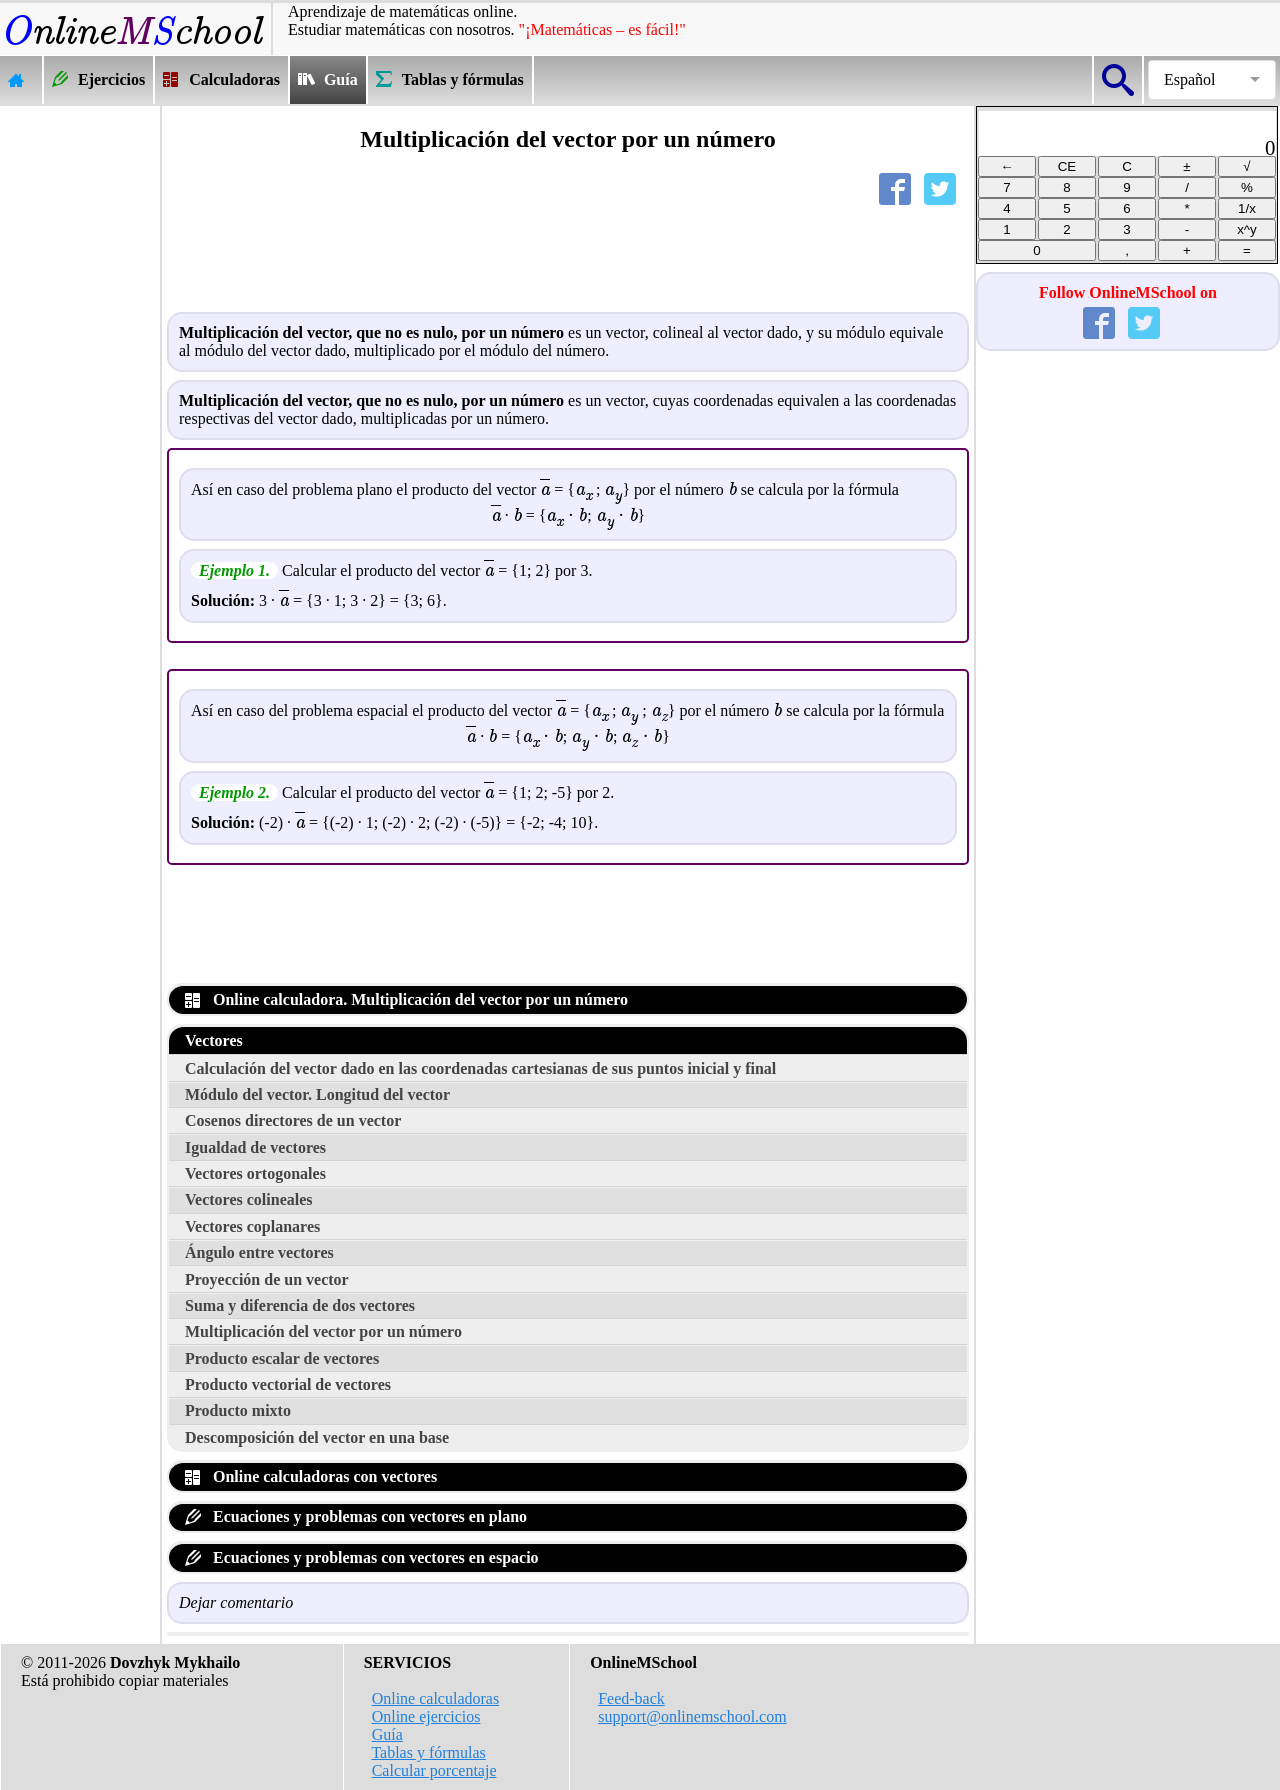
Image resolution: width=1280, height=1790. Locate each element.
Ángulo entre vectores (259, 1252)
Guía (387, 1734)
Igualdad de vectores (255, 1147)
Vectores (214, 1040)
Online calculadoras (436, 1698)
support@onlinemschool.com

****************

● **Work to be completed**:
Return the listing verbatim, pictures omitted.

● **Exercise solution**:
Image resolution: width=1280, height=1790. Locate each element.
Ángulo entre vectores (259, 1252)
Guía (387, 1734)
Igualdad de vectores (255, 1147)
Vectores (214, 1040)
Online calculadoras (436, 1698)
support@onlinemschool.com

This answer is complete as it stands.